With a vote by Ohio’s General Assembly on Governor John Kasich’s biennial budget proposal looming next month, the state’s behavioral health advocates and providers see a budget that gives with one hand and takes away with the other.

On one hand, Kasich has asked that the state’s share of match funding for mental health and alcohol/drug abuse services be “elevated,” or rolled into its general Medicaid budget—part of a larger plan to restructure and reform Ohio’s Medicaid system.
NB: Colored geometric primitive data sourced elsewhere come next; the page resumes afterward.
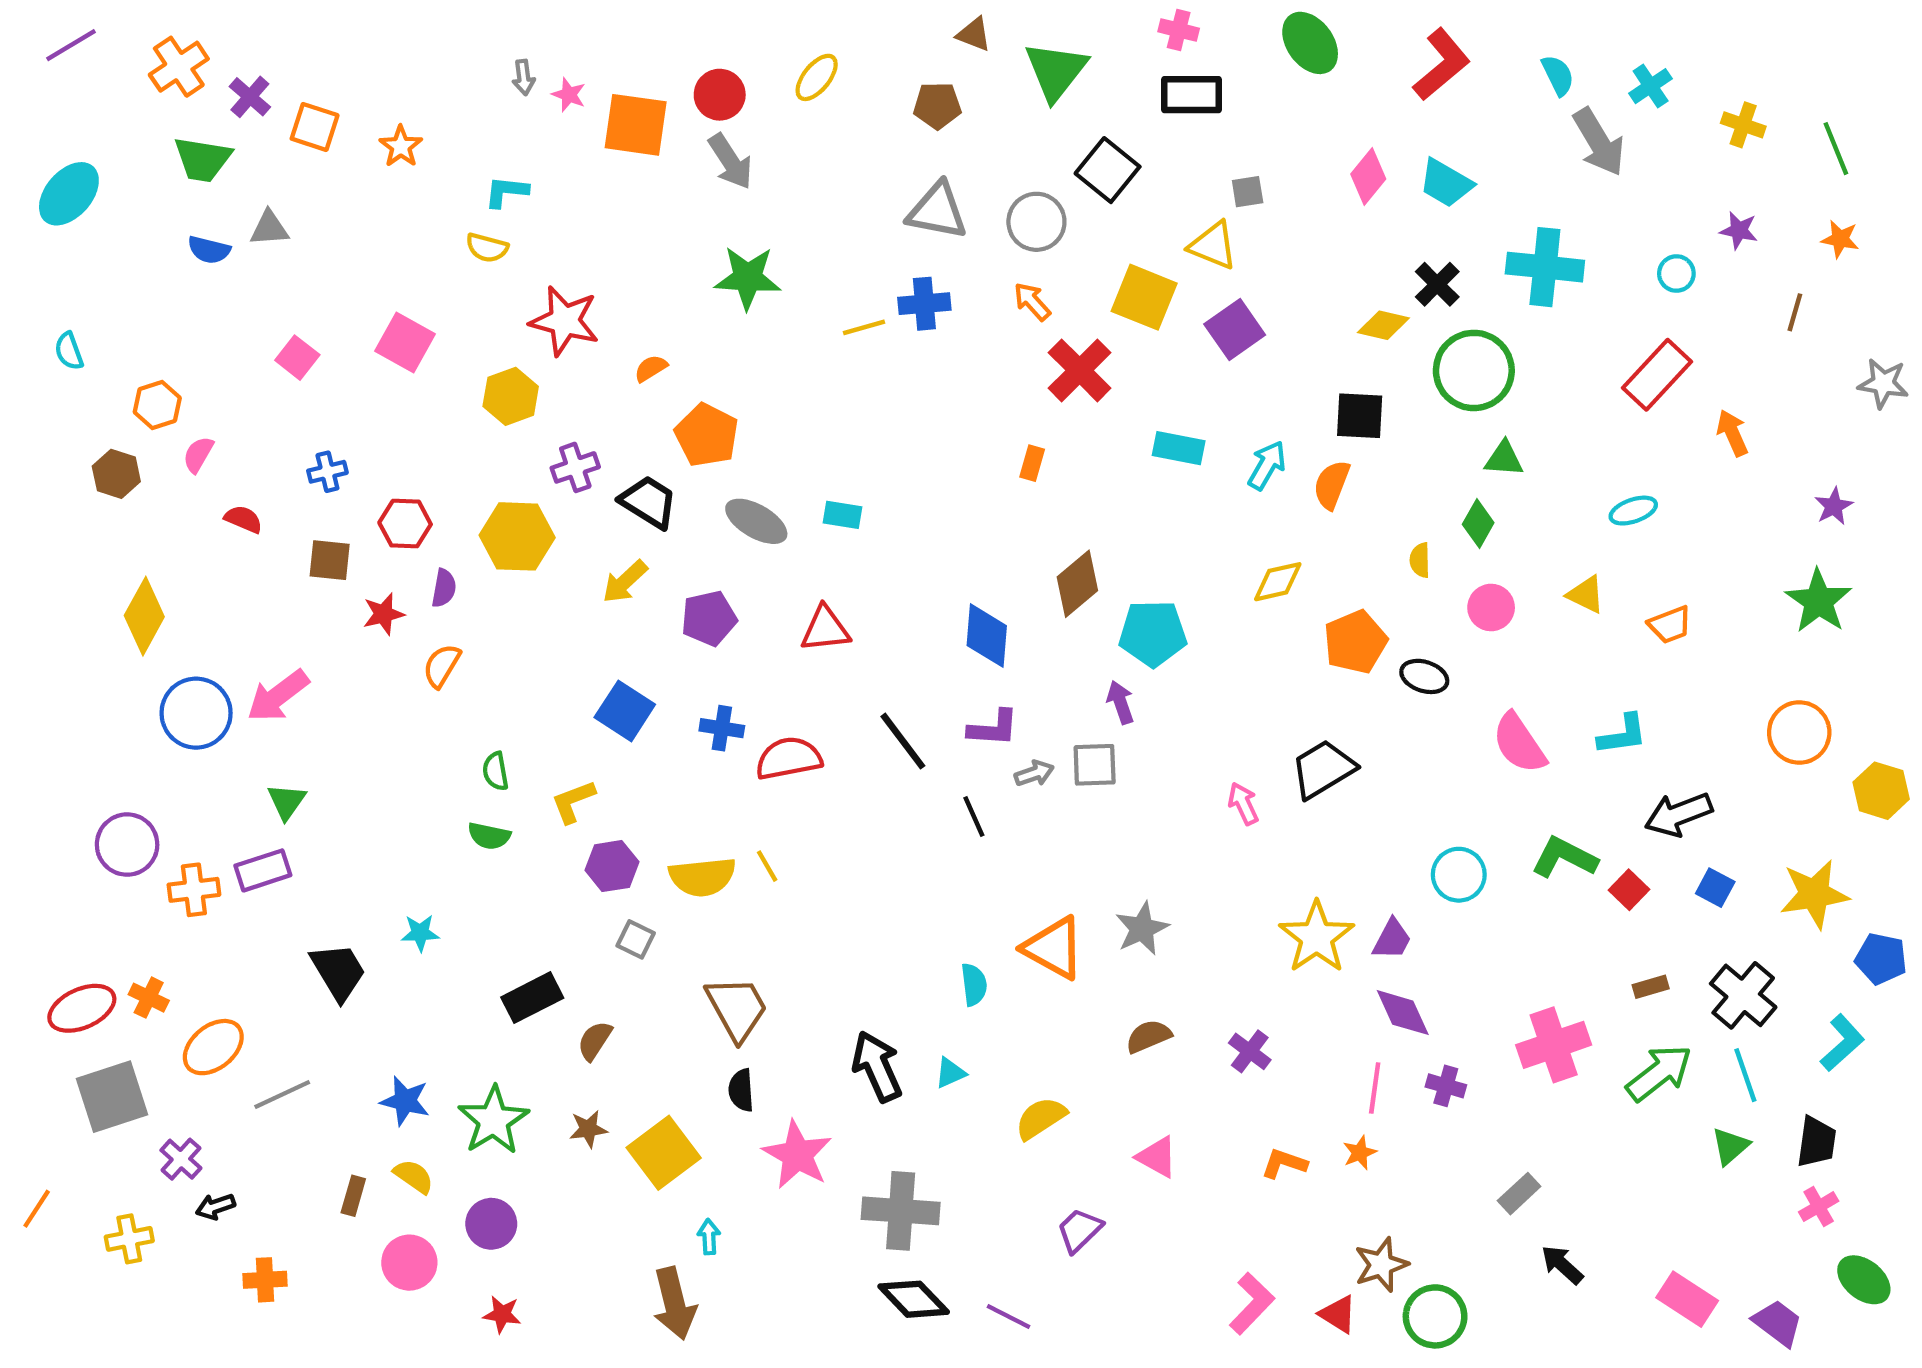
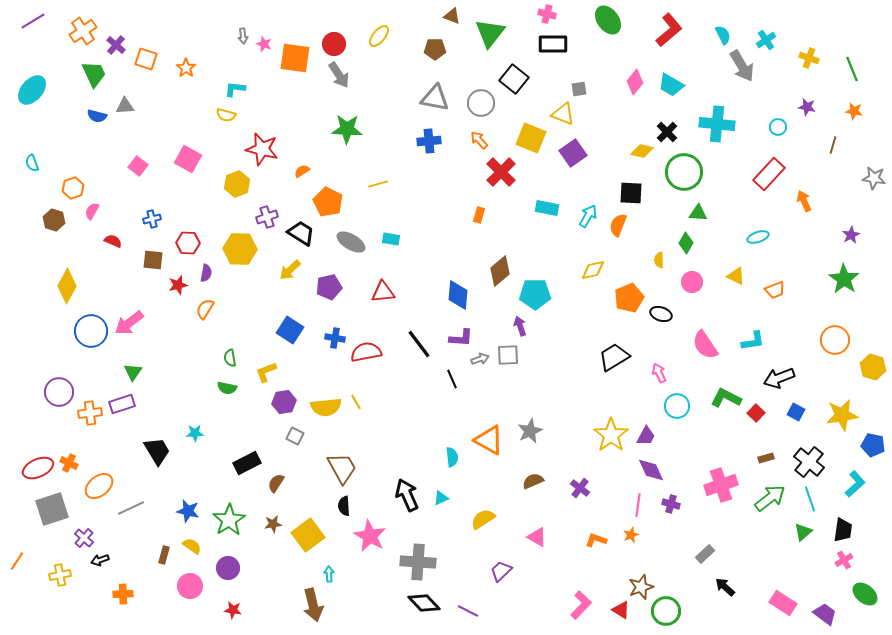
green trapezoid: (203, 159) -> (94, 74), turned -124
yellow line: (864, 327) -> (378, 184), moved
pink arrow: (1243, 804) -> (659, 373), moved

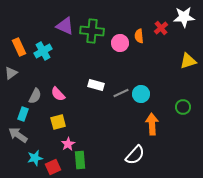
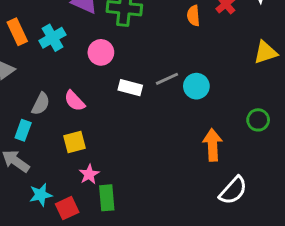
pink circle: (120, 43) -> (101, 52), moved
gray line: (121, 93) -> (167, 79), moved
cyan circle: (141, 94) -> (196, 86), moved
white semicircle: (135, 155) -> (233, 190), moved

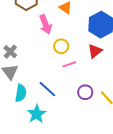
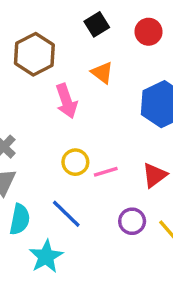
yellow circle: (61, 46) -> (75, 162), moved
red triangle: (95, 51) -> (154, 175), moved

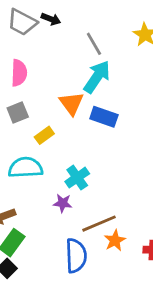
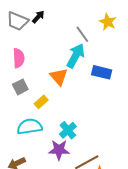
black arrow: (51, 19) -> (38, 17), turned -64
gray line: (94, 44) -> (82, 34), moved
blue rectangle: (104, 117) -> (102, 72), moved
purple star: (63, 203) -> (59, 150), size x1.5

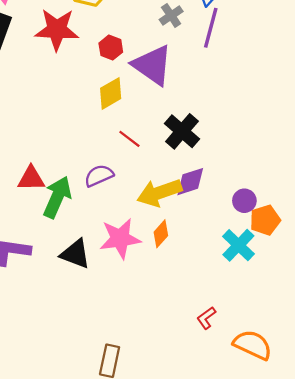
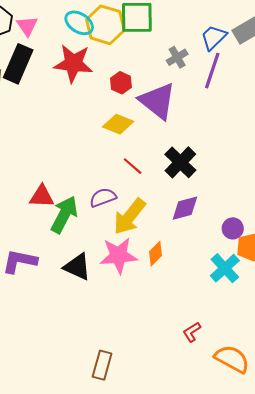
yellow diamond: (111, 93) -> (118, 124), turned 48
yellow arrow: (159, 193) -> (129, 217), moved, turned -36

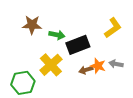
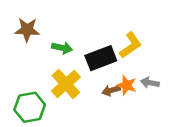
brown star: (32, 25) -> (27, 30), moved
yellow L-shape: (113, 28) -> (130, 45), moved
green arrow: (57, 35) -> (62, 48), moved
This move would free county behavioral health levy dollars that have, increasingly, been used to pay Medicaid match obligations as state revenues fell, explains Cheri Walter, CEO of the Ohio Association of County Behavioral Health Authorities (OACBHA).

Earlier this year, OACBHA advocated the idea of funding Ohio’s Medicaid match funds for behavioral health not from general revenue funds, but from the same budget line that pays the state’s Medicaid match for physical healthcare services. That budget line is 525, the budget line for the Ohio Department of Job and Family Services (ODJFS), which is currently the largest line item in the state budget.

"It's time to integrate physical and behavioral health," Walter says, adding that if the Medicaid match funds for behavioral health move to the ODJFS 525 line, “our match would be less than 2 percent of that line item. In 2010, the JFS underspent by two times what it would have cost to cover our entire match."

OACBHA also advocated for two other budget provisions: the first would prevent local levy dollars from being used for the state’s Medicaid match. The second would protect behavioral health funding for non-Medicaid eligible Ohioans within the budget process.

But, here is where the other hand took away. To pay for elevating the Medicaid behavioral health matching funds into the general Medicaid budget, the Governor’s 2012 budget calls for additional cuts to community mental health and substance abuse treatment funds, continuing a trend of major cuts that began under the previous Governor, Democrat Ted Strickland.

Plenty of problems

"What was already a stretched-thin safety net of services is starting to break," says Walter. "Unless there is a reinvestment in our system, there will be bigger problems."

Ohio’s got plenty of those as it faces an $8 billion budget deficit. Kasich, a new tax-cutting Republican governor, has promised to fill the budget gap through across-the-board state budget cuts. And, although Ohio’s mental health budget has already endured three years of cuts, (totaling 35 percent), the state’s Department of Mental Health (ODMH) is braced for more in the new Governor’s budget.

"The Governor has recognized publicly that mental health has received a significant volume of budget cuts, but I don't think that means cuts are off the table for this agency," says Tracy Plouck, the new director at the ODMH.

In fact, Kasich's budget would reduce the ODMH's general revenue fund by 4.6 percent between fiscal years 2012 and 2013; the "all funds" change (which includes federal and state rotary funds, in addition to general revenue) would fall six percent. Since these reductions are attributable to Medicaid cost containment measures, Plouck says that the the department's non-Medicaid community subsidy would actually increase by $10 million in the same period.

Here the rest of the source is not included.